The ALP were in power just one year when this nation-wide dispute broke out. The Labor minister in charge, Hanlon, himself a former strike leader in the infamous Brisbane general strike of 1912, 'exceeded his own draconian response to the 1946 metalworkers strike ... he proclaimed a state of emergency under the Transport Act, authorised the arrest of strike leaders and the rank and file picketers, and portrayed the dispute ... as a civil war.' The strike continued, however. So, 'Hanlon rushed through parliament the Industrial Law Amendment Act which gave the police even wider powers than the state of emergency. They could now take action against anyone they considered might be prolonging the strike; they could arrest without warrant, prohibit picketing, enter union offices or meetings at any time, and use force when they considered it necessary.
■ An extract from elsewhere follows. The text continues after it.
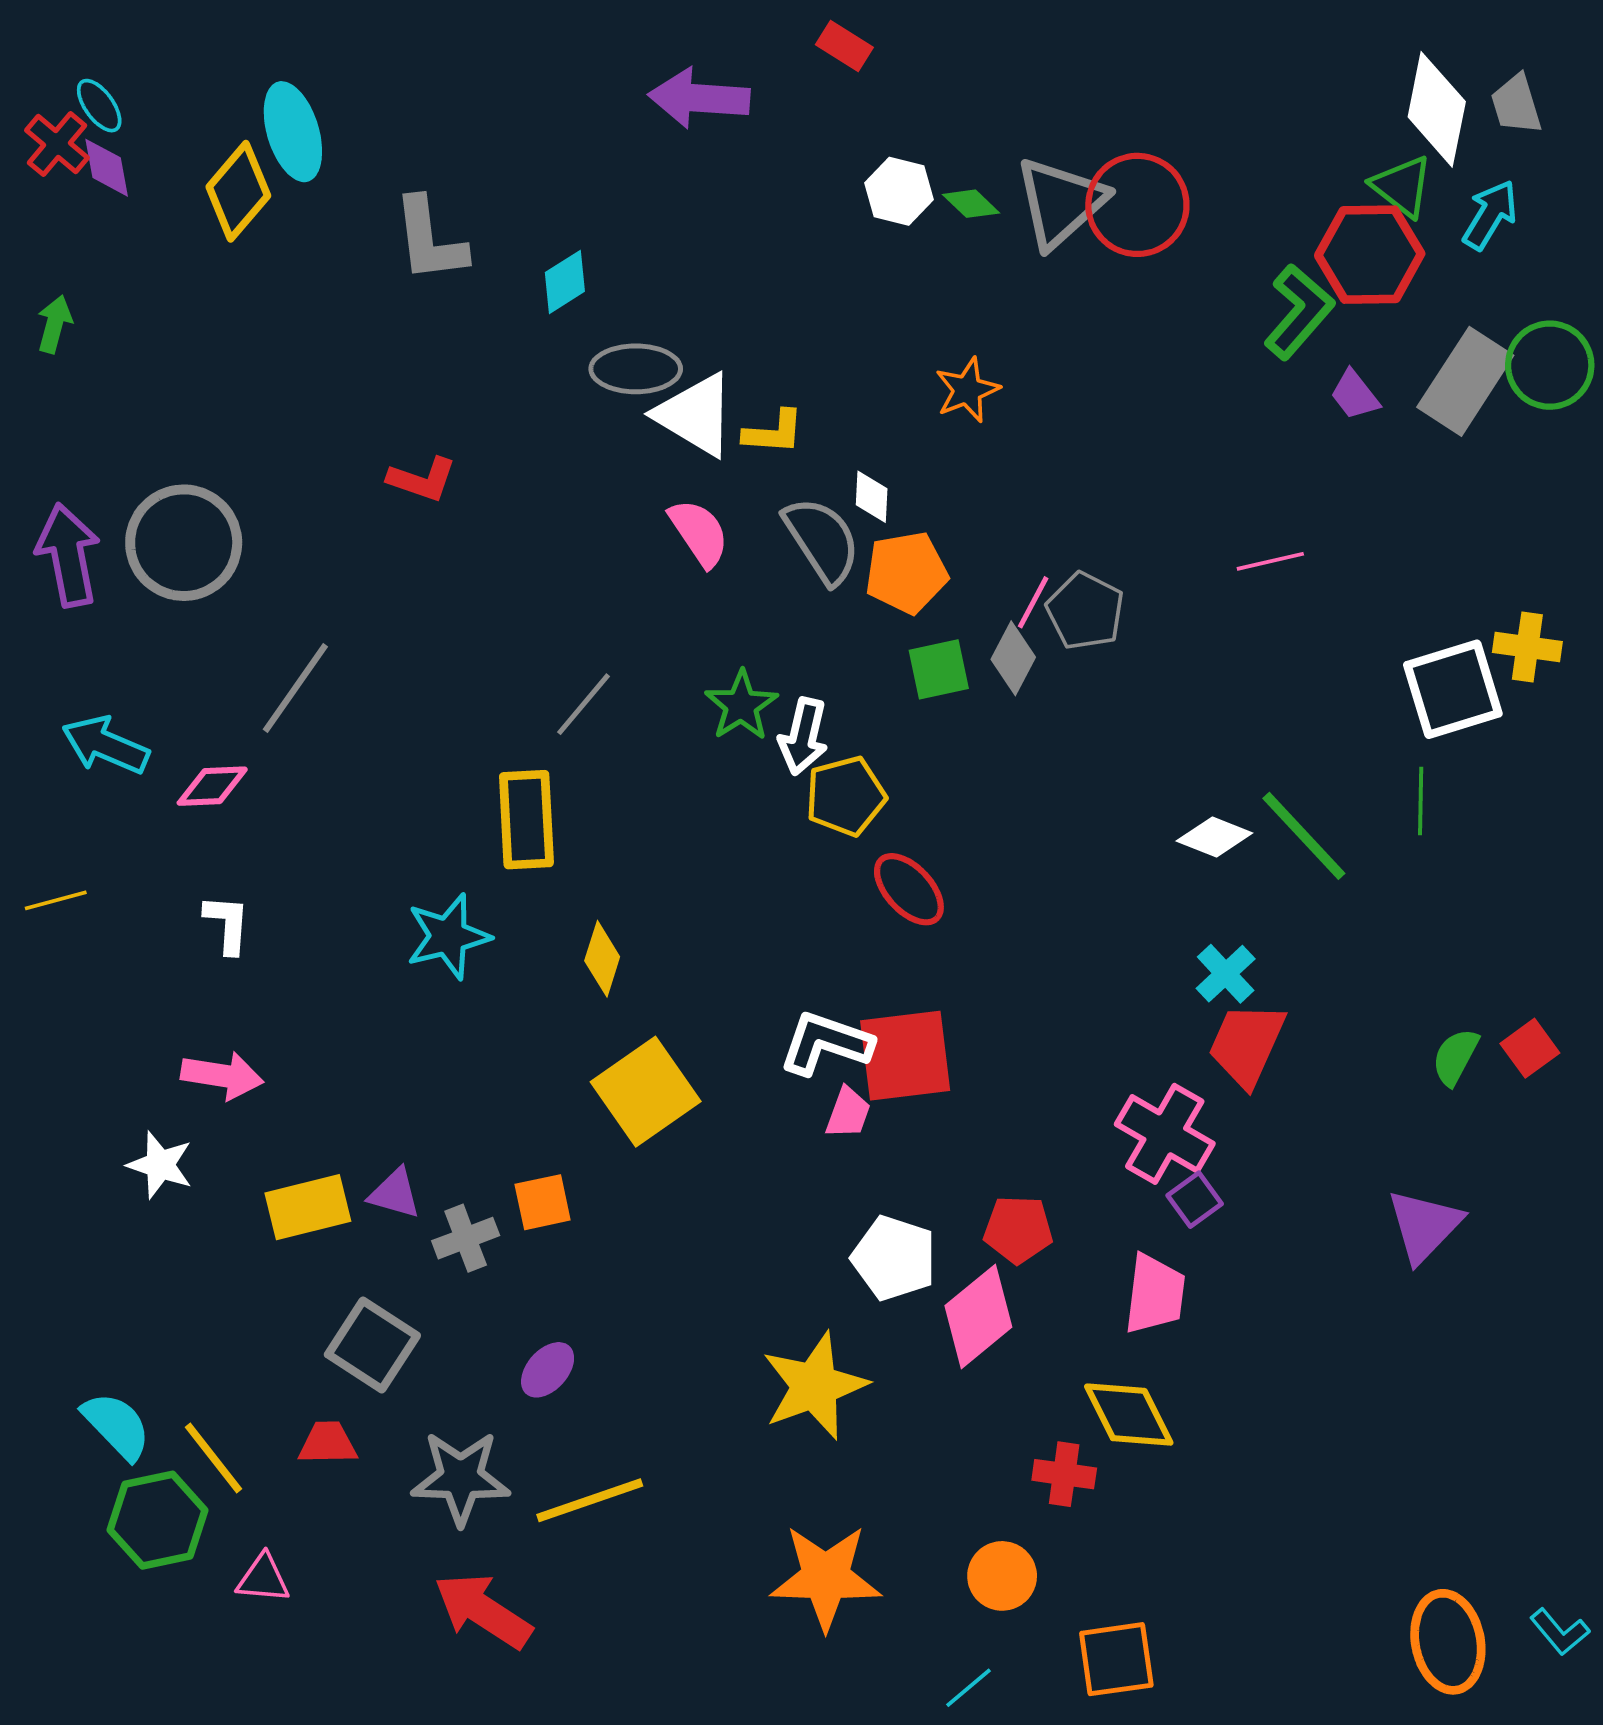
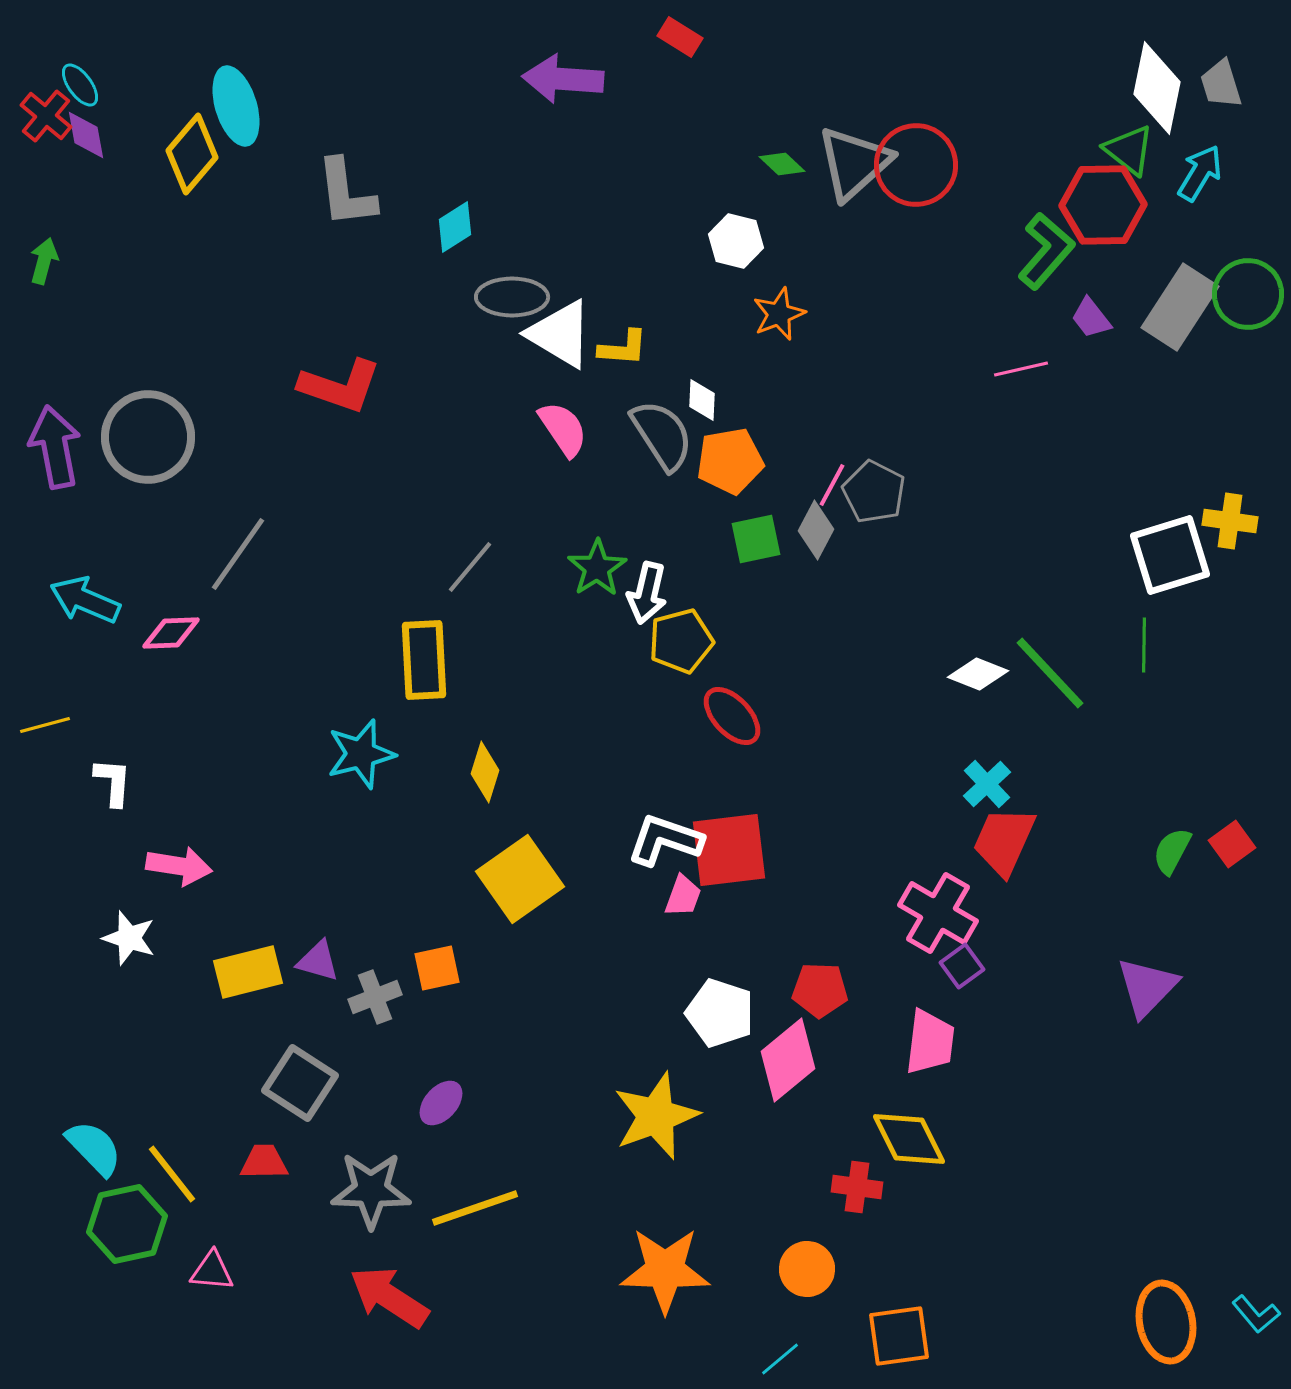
white hexagon: (899, 191) -> (736, 241), moved
red L-shape: (422, 479) -> (340, 386), size x1.5
pink line: (1270, 561) -> (1021, 369), moved
white L-shape: (227, 924) -> (113, 782), moved

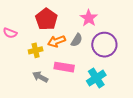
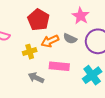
gray semicircle: (77, 40) -> (70, 39), turned 88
On St. Patrick's Day a small orderly demonstration ... was brutally attacked without warning by a large police contingent...' 65
Summing up his impressions after being arrested, one Australian Railways Union member said of the Labor Party, 'If ever there was a weak collection of salary chasing opportunist humbugs devoid of any semblance of working-class principles, it was members of the Labor Party.' 66 He concluded that no anti-Labor government 'could have been more vicious'.
The emergence of the parliamentary socialist movement, in the early part of the 20th century, played a key role in breaking large sections of the working-class away from their own independent efforts at bringing about change. As a result, a form of democracy that was both tokenistic and insubstantial became the order of the day. This was a major achievement for the 'rich and privileged'.
The particular result, however, was not so much that social peace prevailed but, rather, that other forms of democracy, more substantive in content and less acceptable to the interests of the 'rich and privileged', were smothered or, at the very least, curtailed. These forms - ideas of direct action and direct democracy, democracy in the workplace etc. - posed a real challenge to the social order in that they brought the disenfranchised into the struggle for an improved society as participants rather than as observers - a difference that mattered enormously in the long run.
There would be one significant exception to this overall trend. This was in Spain. Here the anarchist movement was strong enough from the earliest days to set a political course independent of 'parliamentary socialism'. At the core of the anarchist strategy was direct democracy and direct action. Eschewing the parliamentary road and all its trappings, anarchists advocated that instead the workers should reclaim democracy at their place of power - at work and on the street. This strategy was to be basis for the most important example of democratic practice in the 20th century - the workers' collectives built during the Spanish Revolution in 1936-37 (see Chap 9).